Ya kitaplar değişiyor,
Ya sınav sistemleri,
Ya sil baştan eğitim sistemi değişiyor,
Ya da sistemin isimleri,
Öss… Kpss… Lys…
Sbs…Üds… Ygs…
Ales… Teog… Vs…
Sistemin…
Sınavın…
Düzenin ve konseptin adını ne koyarsan koy,
Çarpık yapı düzeltilmedikçe,
Tam bir travma.
*
Yaptık mı bir düzenleme,
Oldu mu?
Olmadı.
Olsun kalan sağlar bizimdir.
İyi de faturayı ödeyenlerin durumu ne olacak?

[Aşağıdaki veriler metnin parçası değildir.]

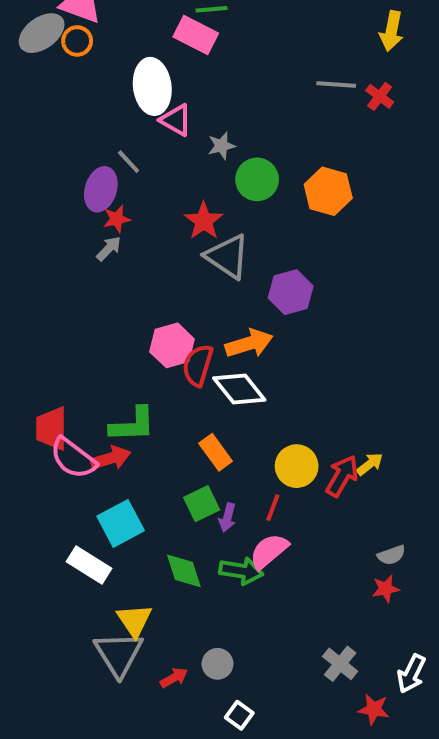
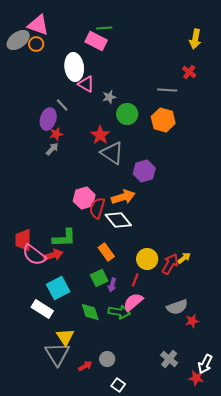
gray line: (336, 84) -> (167, 90), moved
gray semicircle: (392, 555) -> (177, 307), moved, size x1.5
red star: (374, 709) -> (196, 378), moved

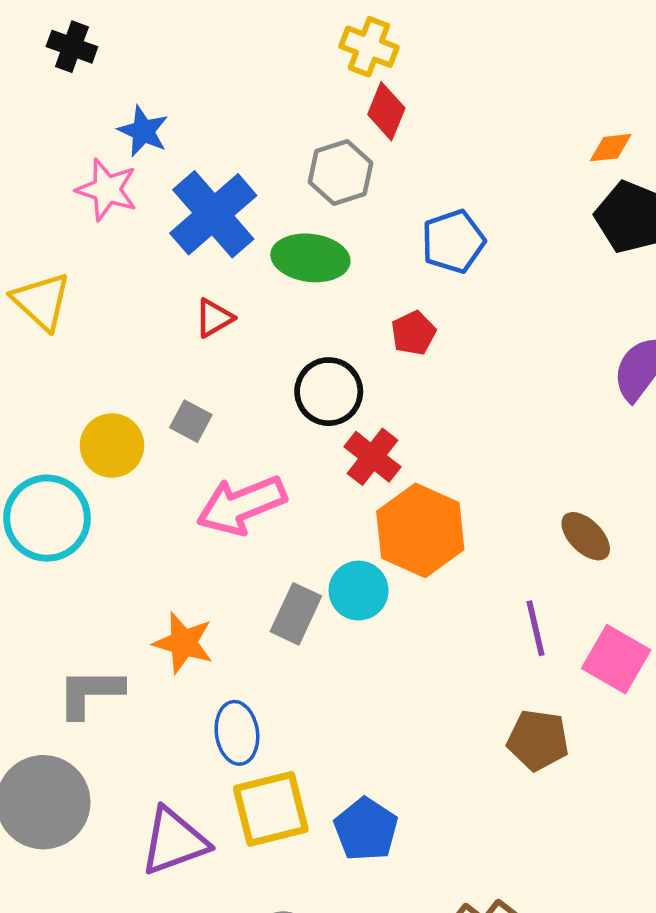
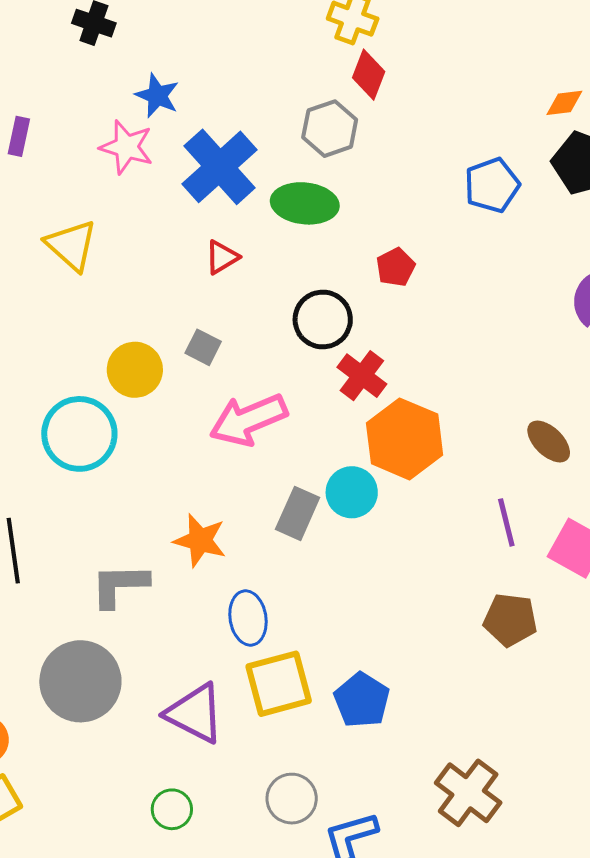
blue pentagon: (453, 241) -> (492, 185), moved
purple triangle: (174, 841) -> (195, 713), turned 48

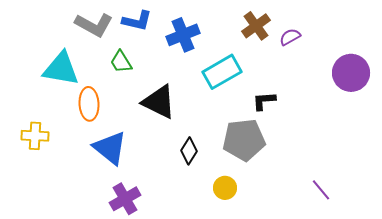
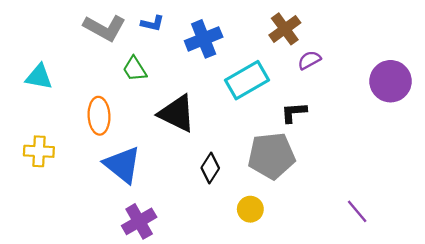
blue L-shape: (137, 21) -> (152, 23), size x0.7
purple semicircle: (290, 37) -> (309, 60), moved
cyan triangle: (61, 69) -> (39, 77), moved, size x0.7

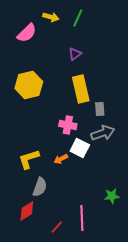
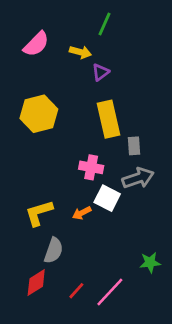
yellow arrow: (51, 17) -> (80, 52), moved
pink line: (82, 218) -> (110, 292), turned 45
red line: (57, 227) -> (76, 291), moved

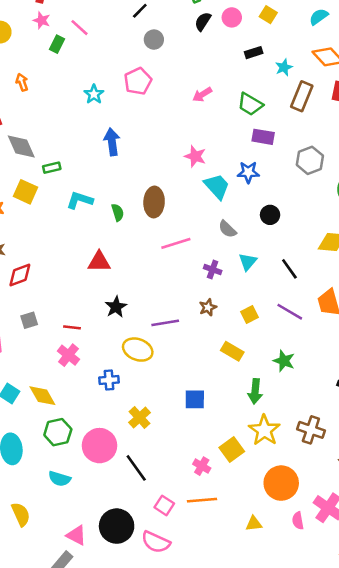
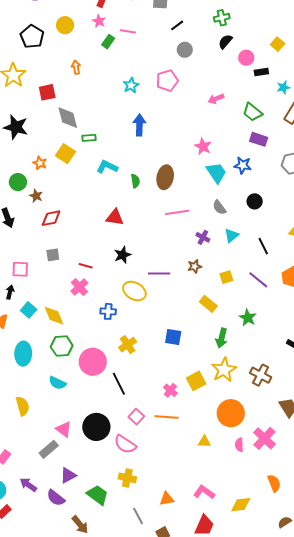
pink circle: (232, 17) -> (246, 58), moved
pink line: (79, 28) -> (128, 31), turned -42

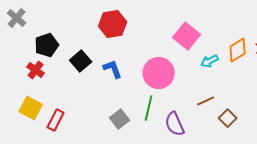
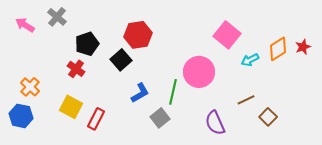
red hexagon: (113, 24) -> (138, 35), moved
blue L-shape: (113, 69) -> (140, 93), moved, turned 80
green line: (149, 108) -> (173, 92), moved

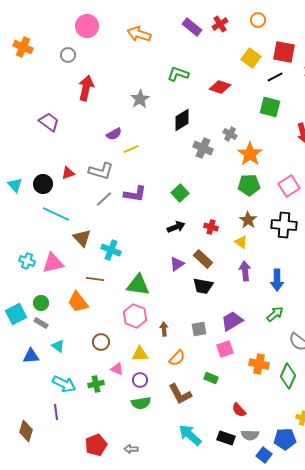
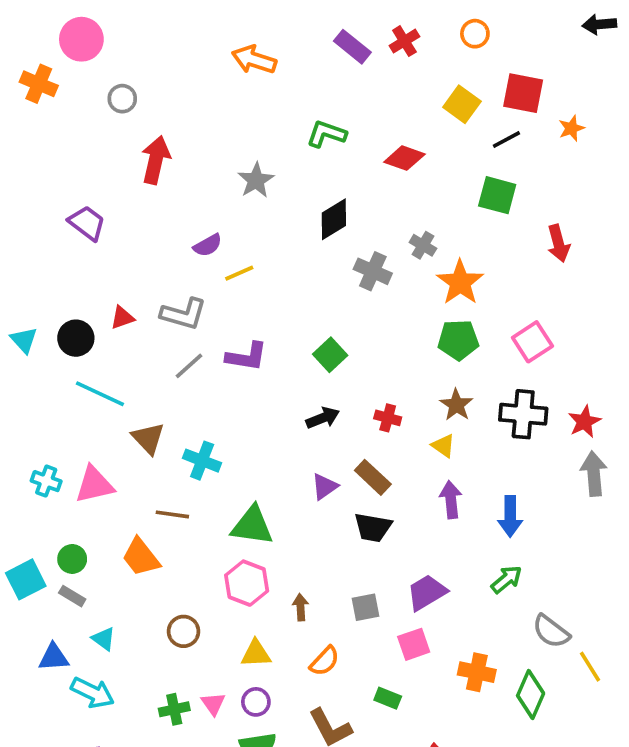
pink circle: (87, 26) -> (81, 39), moved
pink triangle: (117, 369) -> (213, 704), moved, turned 32
cyan arrow: (64, 384) -> (93, 693), moved

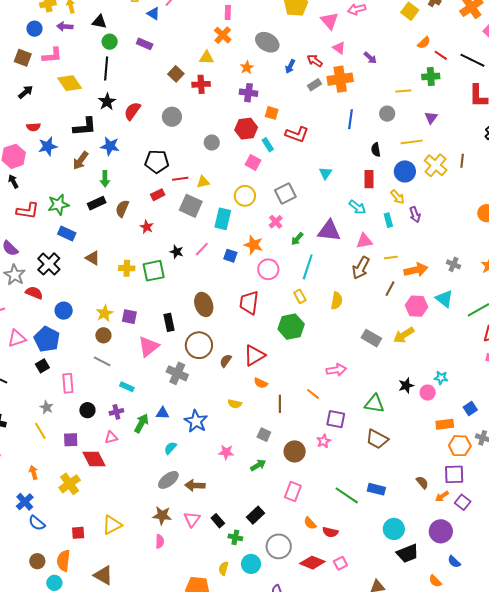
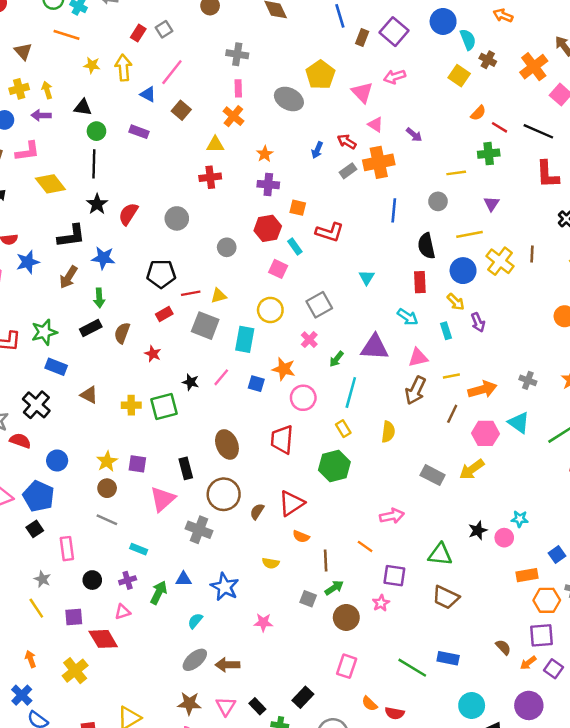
gray ellipse: (267, 42) -> (289, 99), moved
brown square: (176, 74) -> (181, 110), moved
black semicircle: (376, 150) -> (426, 246), size x1.5
green arrow: (258, 465) -> (334, 588), moved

O kadarını da onlar düşünsün.
Mesela diyebilirsiniz ki;
5+3 olmadı, 4+4+4 yapalım.
Mesela diyebilirsiniz ki;
ÖSS olmadı, onu da YGS yapalım.
SBS olmadı, LYS yapalım.
LES olmadı, ALES yapalım.
Eeee….
Durun durun unutmadan,
Düz lise olmadı, bunu da Anadolu lisesi yapalım.
Tamam, yapalım da sonuç?
Sonuç ortada;
Üniversite sınavlarında hala ter döken 2,5 milyon öğrenci.
*
Eğitime ciddi ve samimi olarak eğilmeyen iktidarlar,
Çocuk ve gençleri sınav kurbanı eden sistemler,
Siyasi hesaplara kurban edilen öğrenciler,
İlköğretimden itibaren dirsek çürüten çocuklar var olduğu sürece,
İstediğin kadar lise,
İstemediğin kadar üniversite,
Yap-boz yöntemiyle adı değişen bir sürü sınav başlığın olsa ne yazar?
*
Yani demem o ki,
Matematik formülleri…
Fizik, kimya şifreleri…
Biyoloji terimleri…
Edebiyat cümleleri…
Genel kültür söylemleri falan derken,
Bakarız, hallederiz, ayarlarız söylemleri,
“Kolu kırar, yeni içinde saklarız” deyişleriyle,
Sadece ve sadece,
Kafasını kuma sokmuş “devekuşu” psikolojisi yaşarız.
*
Manzara şu,
Sorunlu bir eğitim yapımız var mı?
Var o zaman çözüm basit.
Eğitime ciddi ve samimi olarak eğilip,
Geleceği inşa yolunda çocukları ve gençleri sınav kurbanı etmeden,
Eğitim sistemimizin sorunlarını çözme yolunda,
Siyasilerin “meslek içi uygulayıcısı” insanların seslerini duyması!
Hepsi bu.
Sınava girecek tüm gençlere başarı dileklerimizle.